### What to work on
Word for word, restate all the records; images are not part of the copy.
Data START
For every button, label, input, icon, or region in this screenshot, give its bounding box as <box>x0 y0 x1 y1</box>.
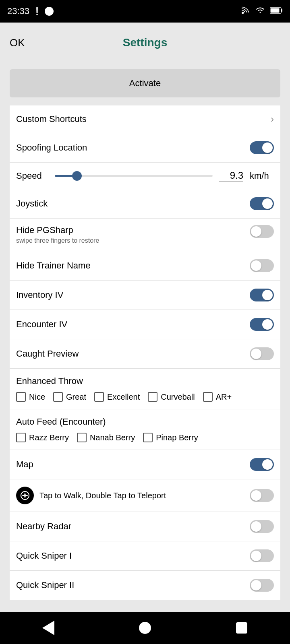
quick-sniper-ii-label: Quick Sniper II <box>16 580 74 590</box>
toggle-thumb <box>262 459 273 470</box>
circle-icon <box>45 7 54 16</box>
back-icon <box>42 621 54 635</box>
checkbox-curveball[interactable]: Curveball <box>148 392 195 402</box>
nearby-radar-label: Nearby Radar <box>16 521 71 532</box>
checkbox-box-excellent <box>94 392 104 402</box>
status-bar: 23:33 ❕ <box>0 0 290 23</box>
nearby-radar-row: Nearby Radar <box>10 512 280 541</box>
checkbox-box-ar-plus <box>203 392 213 402</box>
caught-preview-toggle[interactable] <box>250 347 274 360</box>
spoofing-location-toggle[interactable] <box>250 141 274 154</box>
encounter-iv-toggle[interactable] <box>250 318 274 331</box>
encounter-iv-label: Encounter IV <box>16 319 67 330</box>
page-title: Settings <box>123 36 167 49</box>
checkbox-label-razz: Razz Berry <box>29 433 69 442</box>
hide-pgsharp-row: Hide PGSharp swipe three fingers to rest… <box>10 219 280 251</box>
checkbox-box-great <box>53 392 63 402</box>
chevron-right-icon: › <box>271 114 274 125</box>
nav-bar <box>0 612 290 644</box>
toggle-thumb <box>262 319 273 330</box>
notification-icon: ❕ <box>33 7 41 16</box>
speed-slider[interactable] <box>55 175 213 177</box>
checkbox-label-nanab: Nanab Berry <box>90 433 135 442</box>
toggle-thumb <box>251 551 261 561</box>
toggle-thumb <box>251 521 261 532</box>
back-button[interactable] <box>36 616 60 640</box>
checkbox-label-curveball: Curveball <box>161 392 195 402</box>
checkbox-pinap-berry[interactable]: Pinap Berry <box>143 433 198 442</box>
auto-feed-checkboxes: Razz Berry Nanab Berry Pinap Berry <box>16 433 274 446</box>
enhanced-throw-checkboxes: Nice Great Excellent Curveball AR+ <box>16 392 274 405</box>
header: OK Settings <box>0 23 290 63</box>
inventory-iv-toggle[interactable] <box>250 289 274 301</box>
hide-pgsharp-sublabel: swipe three fingers to restore <box>16 237 99 244</box>
svg-rect-3 <box>281 9 282 12</box>
toggle-thumb <box>251 226 261 237</box>
checkbox-box-curveball <box>148 392 157 402</box>
nearby-radar-toggle[interactable] <box>250 520 274 533</box>
settings-list: Custom Shortcuts › Spoofing Location Spe… <box>10 105 280 600</box>
joystick-label: Joystick <box>16 198 48 209</box>
tap-to-walk-toggle[interactable] <box>250 489 274 502</box>
toggle-thumb <box>251 490 261 501</box>
quick-sniper-ii-toggle[interactable] <box>250 579 274 592</box>
caught-preview-label: Caught Preview <box>16 349 79 359</box>
speed-label: Speed <box>16 171 48 181</box>
cast-icon <box>241 5 251 17</box>
hide-trainer-name-toggle[interactable] <box>250 259 274 272</box>
quick-sniper-ii-row: Quick Sniper II <box>10 571 280 600</box>
home-icon <box>139 622 151 634</box>
checkbox-label-excellent: Excellent <box>107 392 140 402</box>
toggle-thumb <box>262 198 273 209</box>
checkbox-ar-plus[interactable]: AR+ <box>203 392 232 402</box>
speed-slider-thumb <box>72 171 82 181</box>
quick-sniper-i-label: Quick Sniper I <box>16 551 72 561</box>
tap-to-walk-row: Tap to Walk, Double Tap to Teleport <box>10 479 280 512</box>
joystick-row: Joystick <box>10 189 280 219</box>
checkbox-nice[interactable]: Nice <box>16 392 45 402</box>
speed-unit: km/h <box>250 171 274 181</box>
speed-value[interactable]: 9.3 <box>219 170 243 182</box>
tap-to-walk-label: Tap to Walk, Double Tap to Teleport <box>39 491 244 500</box>
toggle-thumb <box>251 260 261 271</box>
custom-shortcuts-row[interactable]: Custom Shortcuts › <box>10 105 280 133</box>
status-time: 23:33 <box>7 6 29 17</box>
checkbox-excellent[interactable]: Excellent <box>94 392 140 402</box>
map-label: Map <box>16 459 33 470</box>
checkbox-great[interactable]: Great <box>53 392 86 402</box>
checkbox-box-nanab <box>77 433 87 442</box>
speed-row: Speed 9.3 km/h <box>10 163 280 189</box>
hide-pgsharp-toggle[interactable] <box>250 225 274 238</box>
tap-walk-icon <box>16 487 34 504</box>
hide-trainer-name-row: Hide Trainer Name <box>10 251 280 281</box>
spoofing-location-row: Spoofing Location <box>10 133 280 163</box>
checkbox-label-pinap: Pinap Berry <box>156 433 198 442</box>
enhanced-throw-row: Enhanced Throw Nice Great Excellent Curv… <box>10 369 280 409</box>
inventory-iv-row: Inventory IV <box>10 281 280 310</box>
checkbox-razz-berry[interactable]: Razz Berry <box>16 433 69 442</box>
map-row: Map <box>10 450 280 479</box>
spoofing-location-label: Spoofing Location <box>16 142 87 153</box>
toggle-thumb <box>262 290 273 300</box>
checkbox-box-razz <box>16 433 26 442</box>
joystick-toggle[interactable] <box>250 197 274 210</box>
ok-button[interactable]: OK <box>10 37 25 49</box>
recents-button[interactable] <box>230 616 254 640</box>
quick-sniper-i-toggle[interactable] <box>250 549 274 562</box>
svg-rect-2 <box>271 8 280 13</box>
toggle-thumb <box>262 142 273 153</box>
auto-feed-label: Auto Feed (Encounter) <box>16 417 274 427</box>
toggle-thumb <box>251 349 261 359</box>
caught-preview-row: Caught Preview <box>10 339 280 369</box>
checkbox-label-ar-plus: AR+ <box>216 392 232 402</box>
hide-trainer-name-label: Hide Trainer Name <box>16 260 91 271</box>
svg-rect-0 <box>242 12 244 14</box>
checkbox-label-nice: Nice <box>29 392 45 402</box>
auto-feed-row: Auto Feed (Encounter) Razz Berry Nanab B… <box>10 409 280 450</box>
checkbox-nanab-berry[interactable]: Nanab Berry <box>77 433 135 442</box>
map-toggle[interactable] <box>250 458 274 471</box>
home-button[interactable] <box>133 616 157 640</box>
checkbox-box-pinap <box>143 433 153 442</box>
activate-button[interactable]: Activate <box>10 69 280 97</box>
custom-shortcuts-label: Custom Shortcuts <box>16 114 87 124</box>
Data END
### Completed task
For every button, label, input, icon, or region in this screenshot, give its bounding box as <box>x0 y0 x1 y1</box>.
quick-sniper-ii-label: Quick Sniper II <box>16 580 74 590</box>
toggle-thumb <box>262 459 273 470</box>
circle-icon <box>45 7 54 16</box>
back-icon <box>42 621 54 635</box>
checkbox-curveball[interactable]: Curveball <box>148 392 195 402</box>
nearby-radar-label: Nearby Radar <box>16 521 71 532</box>
checkbox-box-excellent <box>94 392 104 402</box>
status-bar: 23:33 ❕ <box>0 0 290 23</box>
nearby-radar-row: Nearby Radar <box>10 512 280 541</box>
checkbox-box-ar-plus <box>203 392 213 402</box>
caught-preview-toggle[interactable] <box>250 347 274 360</box>
spoofing-location-toggle[interactable] <box>250 141 274 154</box>
encounter-iv-toggle[interactable] <box>250 318 274 331</box>
encounter-iv-label: Encounter IV <box>16 319 67 330</box>
page-title: Settings <box>123 36 167 49</box>
checkbox-label-razz: Razz Berry <box>29 433 69 442</box>
hide-pgsharp-row: Hide PGSharp swipe three fingers to rest… <box>10 219 280 251</box>
checkbox-box-great <box>53 392 63 402</box>
chevron-right-icon: › <box>271 114 274 125</box>
nav-bar <box>0 612 290 644</box>
toggle-thumb <box>262 319 273 330</box>
notification-icon: ❕ <box>33 7 41 16</box>
speed-slider[interactable] <box>55 175 213 177</box>
checkbox-label-nanab: Nanab Berry <box>90 433 135 442</box>
toggle-thumb <box>251 551 261 561</box>
toggle-thumb <box>251 521 261 532</box>
back-button[interactable] <box>36 616 60 640</box>
checkbox-label-curveball: Curveball <box>161 392 195 402</box>
checkbox-pinap-berry[interactable]: Pinap Berry <box>143 433 198 442</box>
auto-feed-checkboxes: Razz Berry Nanab Berry Pinap Berry <box>16 433 274 446</box>
enhanced-throw-checkboxes: Nice Great Excellent Curveball AR+ <box>16 392 274 405</box>
header: OK Settings <box>0 23 290 63</box>
inventory-iv-toggle[interactable] <box>250 289 274 301</box>
hide-pgsharp-sublabel: swipe three fingers to restore <box>16 237 99 244</box>
svg-rect-3 <box>281 9 282 12</box>
toggle-thumb <box>251 226 261 237</box>
checkbox-box-curveball <box>148 392 157 402</box>
nearby-radar-toggle[interactable] <box>250 520 274 533</box>
settings-list: Custom Shortcuts › Spoofing Location Spe… <box>10 105 280 600</box>
joystick-label: Joystick <box>16 198 48 209</box>
tap-to-walk-toggle[interactable] <box>250 489 274 502</box>
toggle-thumb <box>251 490 261 501</box>
quick-sniper-ii-toggle[interactable] <box>250 579 274 592</box>
caught-preview-label: Caught Preview <box>16 349 79 359</box>
speed-label: Speed <box>16 171 48 181</box>
cast-icon <box>241 5 251 17</box>
hide-trainer-name-toggle[interactable] <box>250 259 274 272</box>
quick-sniper-ii-row: Quick Sniper II <box>10 571 280 600</box>
home-icon <box>139 622 151 634</box>
checkbox-label-excellent: Excellent <box>107 392 140 402</box>
toggle-thumb <box>262 198 273 209</box>
checkbox-ar-plus[interactable]: AR+ <box>203 392 232 402</box>
speed-slider-thumb <box>72 171 82 181</box>
quick-sniper-i-label: Quick Sniper I <box>16 551 72 561</box>
tap-to-walk-row: Tap to Walk, Double Tap to Teleport <box>10 479 280 512</box>
joystick-row: Joystick <box>10 189 280 219</box>
checkbox-nice[interactable]: Nice <box>16 392 45 402</box>
speed-unit: km/h <box>250 171 274 181</box>
speed-value[interactable]: 9.3 <box>219 170 243 182</box>
tap-to-walk-label: Tap to Walk, Double Tap to Teleport <box>39 491 244 500</box>
toggle-thumb <box>251 260 261 271</box>
custom-shortcuts-row[interactable]: Custom Shortcuts › <box>10 105 280 133</box>
status-time: 23:33 <box>7 6 29 17</box>
checkbox-excellent[interactable]: Excellent <box>94 392 140 402</box>
map-label: Map <box>16 459 33 470</box>
checkbox-great[interactable]: Great <box>53 392 86 402</box>
checkbox-box-nanab <box>77 433 87 442</box>
speed-row: Speed 9.3 km/h <box>10 163 280 189</box>
hide-pgsharp-toggle[interactable] <box>250 225 274 238</box>
tap-walk-icon <box>16 487 34 504</box>
hide-trainer-name-row: Hide Trainer Name <box>10 251 280 281</box>
spoofing-location-row: Spoofing Location <box>10 133 280 163</box>
checkbox-label-pinap: Pinap Berry <box>156 433 198 442</box>
enhanced-throw-row: Enhanced Throw Nice Great Excellent Curv… <box>10 369 280 409</box>
inventory-iv-row: Inventory IV <box>10 281 280 310</box>
checkbox-razz-berry[interactable]: Razz Berry <box>16 433 69 442</box>
map-row: Map <box>10 450 280 479</box>
spoofing-location-label: Spoofing Location <box>16 142 87 153</box>
toggle-thumb <box>262 290 273 300</box>
checkbox-box-razz <box>16 433 26 442</box>
joystick-toggle[interactable] <box>250 197 274 210</box>
ok-button[interactable]: OK <box>10 37 25 49</box>
recents-button[interactable] <box>230 616 254 640</box>
quick-sniper-i-toggle[interactable] <box>250 549 274 562</box>
svg-rect-2 <box>271 8 280 13</box>
toggle-thumb <box>262 142 273 153</box>
auto-feed-label: Auto Feed (Encounter) <box>16 417 274 427</box>
toggle-thumb <box>251 349 261 359</box>
caught-preview-row: Caught Preview <box>10 339 280 369</box>
checkbox-label-ar-plus: AR+ <box>216 392 232 402</box>
hide-trainer-name-label: Hide Trainer Name <box>16 260 91 271</box>
svg-rect-0 <box>242 12 244 14</box>
checkbox-label-nice: Nice <box>29 392 45 402</box>
auto-feed-row: Auto Feed (Encounter) Razz Berry Nanab B… <box>10 409 280 450</box>
checkbox-nanab-berry[interactable]: Nanab Berry <box>77 433 135 442</box>
map-toggle[interactable] <box>250 458 274 471</box>
home-button[interactable] <box>133 616 157 640</box>
checkbox-box-pinap <box>143 433 153 442</box>
activate-button[interactable]: Activate <box>10 69 280 97</box>
custom-shortcuts-label: Custom Shortcuts <box>16 114 87 124</box>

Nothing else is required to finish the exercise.